Quand le distanciel ouvre des portes

Bien heureusement, il existe des exceptions. Des étudiants à qui le distanciel va au teint. Parmi eux, Victor Godinot, étudiant en master dans une école d’ingénieur parisienne : “tout seul dans ma chambre, je ferme Facebook, je charbonne, je suis efficace; alors que j’ai des problèmes de concentration quand j’ai mes potes dans les parages”. À contre-courant du discours dominant, il a découvert cette année qu’il était plus concentré, réceptif et efficace chez lui, seul face à son ordinateur; plutôt qu’en classe, entouré de ses amis.
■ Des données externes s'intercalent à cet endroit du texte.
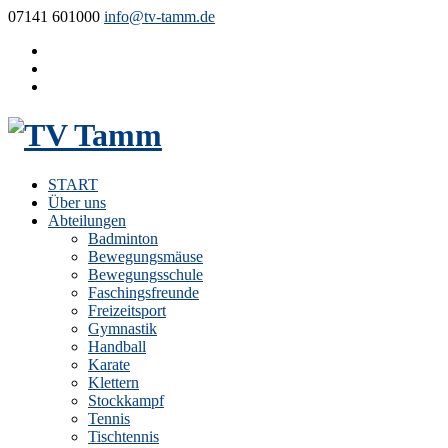
07141 601000
info@tv-tamm.de
START
Über uns
Abteilungen
Badminton
Bewegungsmäuse
Bewegungsschule
Faschingsfreunde
Freizeitsport
Gymnastik
Handball
Karate
Klettern
Stockkampf
Tennis
Tischtennis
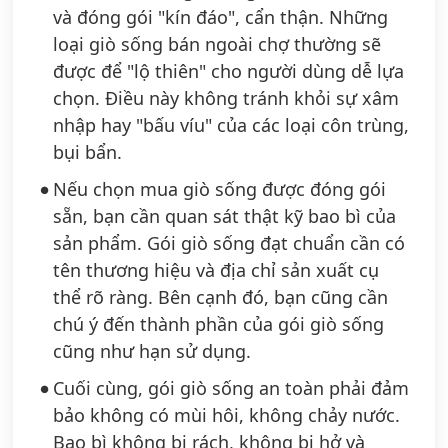
và đóng gói "kín đáo", cẩn thận. Những
loại giò sống bán ngoài chợ thường sẽ
được để "lộ thiên" cho người dùng dễ lựa
chọn. Điều này không tránh khỏi sự xâm
nhập hay "bấu víu" của các loại côn trùng,
bụi bẩn.
Nếu chọn mua giò sống được đóng gói
sẵn, bạn cần quan sát thật kỹ bao bì của
sản phẩm. Gói giò sống đạt chuẩn cần có
tên thương hiệu và địa chỉ sản xuất cụ
thể rõ ràng. Bên cạnh đó, bạn cũng cần
chú ý đến thành phần của gói giò sống
cũng như hạn sử dụng.
Cuối cùng, gói giò sống an toàn phải đảm
bảo không có mùi hôi, không chảy nước.
Bao bì không bị rách, không bị hở và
À l’image de Victor, plusieurs professeurs rencontrés sont loin de partager le pessimisme des étudiants quant à l’année qui vient de s’écouler. Et pour cause : enseigner à distance a poussé beaucoup d’entre eux à faire évoluer leur profession. Passée l’urgence de l’adaptation lors du premier confinement, Fabienne Stefani, professeur de négociation commerciale en école de commerce, a décidé de “prendre le tournant” du distanciel avec son école. Avec du recul, elle est fière de dire que ce moment l’a “dynamisée”, “mise en mouvement”. Et quel mouvement : après plusieurs formations suivies au cours de l’été, l'enseignante a amélioré ses compétences informatiques, modifié le contenu et le format de ses classes, intégré de nouveaux outils numériques à ses cours, et changé ses modalités d’évaluation. Aujourd’hui, elle est persuadée que “la COVID va transformer le métier de professeur”.
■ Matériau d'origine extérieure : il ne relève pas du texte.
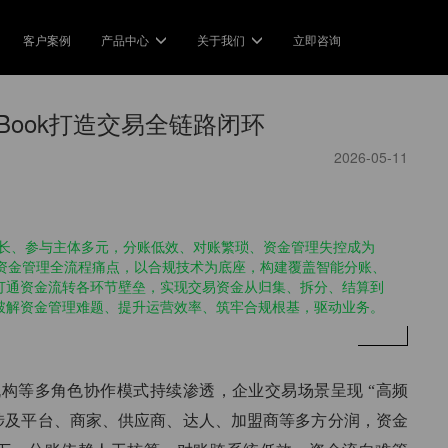
客户案例
产品中心
关于我们
立即咨询
方案
产品中心
关于我们
Industry Solution
Product Service
Book打造交易全链路闭环
公司介绍
商行业
简单分账
农贸市场
企业
2026-05-11
定义了分账的标准
持多级商户的账务清分
一键分账，轻松管理全平台账务
实现摊贩的快速收款和分账
合规经
生态合作伙伴
牌连锁
二清合规
全域电商
电商
长、参与主体多元，分账低效、对账繁琐、资金管理失控成为
合作，成长，共赢
加盟店灵活有序地分享利益
合规优势转化为企业的核心竞争
美团/抖音/饿了么的分账小工具
一键收
企业资金管理全流程痛点，以合规技术为底座，构建覆盖智能分账、
力
打通资金流转各环节壁垒，实现交易资金从归集、拆分、结算到
破解资金管理难题、提升运营效率、筑牢合规根基，驱动业务。
新闻中心
园外卖
智慧旅游
银行金融科技
供应
最新，最热的分账资讯
交易优化校园服务
旅游业的交易数字化变革
让数字银行业务运营简单和自动
用分账
化
机构等多角色协作模式持续渗透，企业交易场景呈现 “高频
视频中心
享设备
教育行业
往涉及平台、商家、供应商、达人、加盟商等多方分润，资金
带您玩转分账技术
账让共享业务指数型增长
用分账创新教育科技
打款认证
定制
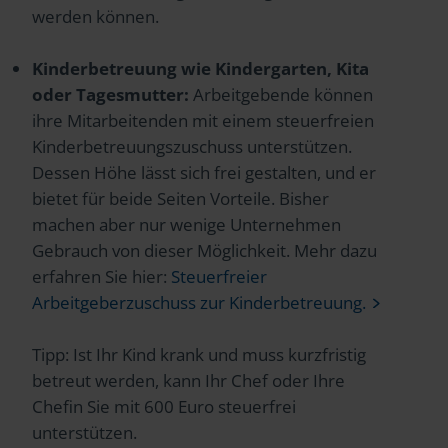
werden können.
Kinderbetreuung wie Kindergarten, Kita
oder Tagesmutter:
Arbeitgebende können
ihre Mitarbeitenden mit einem steuerfreien
Kinderbetreuungszuschuss unterstützen.
Dessen Höhe lässt sich frei gestalten, und er
bietet für beide Seiten Vorteile. Bisher
machen aber nur wenige Unternehmen
Gebrauch von dieser Möglichkeit. Mehr dazu
erfahren Sie hier:
Steuerfreier
Arbeitgeberzuschuss zur Kinderbetreuung.
Tipp: Ist Ihr Kind krank und muss kurzfristig
betreut werden, kann Ihr Chef oder Ihre
Chefin Sie mit 600 Euro steuerfrei
unterstützen.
“C’est comme si le cours en présentiel était un cours en 2D; et celui en distanciel un cours en 3D.” 🧬

Nous ne sommes plus en classe : nous sommes désormais en ligne

Plus largement, les équipes pédagogiques des établissements d’enseignement supérieur réalisent les opportunités que représente le distanciel pour leurs étudiants. Hors contexte COVID, le modèle du distanciel a de nombreuses vertus. Bénéficier de professeurs et d’intervenants de qualité qui n’auraient pas été disponibles pour venir physiquement sur le campus. Travailler entre étudiants de différents campus sur un même projet de groupe. Disposer d’une plus grande liberté dans l’aménagement des emplois du temps grâce à des formats asynchrones. “C’est comme si le cours en présentiel était un cours en 2D - en physique, dans un lieu clos; et celui en distanciel un cours en 3D : il permet d’ouvrir la salle de classe et de donner plus de profondeur de champ en termes d’innovation pédagogique.” résume Bertrand Augé, professeur de management à l’ESC Pau.
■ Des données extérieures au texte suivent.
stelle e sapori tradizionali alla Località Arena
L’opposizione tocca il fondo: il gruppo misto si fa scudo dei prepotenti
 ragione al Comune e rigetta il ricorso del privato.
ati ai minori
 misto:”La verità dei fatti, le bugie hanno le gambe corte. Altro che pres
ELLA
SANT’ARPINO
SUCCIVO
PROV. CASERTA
Qu’on l’approuve ou pas, il faut se faire à l’idée : le distanciel est entré dans le paysage de l’éducation supérieure pour y rester. C’est le mot d’ordre des équipes pédagogiques dans la préparation de la rentrée 2021. Anthony Payet, directeur des programmes de l’ESC Pau, témoigne : “Quand on pense aux futures maquettes pédagogiques, on ne se demande pas la part de distanciel qu’on intègre au présentiel, mais plutôt la part de digital que l’on s'autorise à remplacer par du présentiel”. Reste à identifier et utiliser le plein potentiel de l’enseignement à distance pour convaincre les étudiants.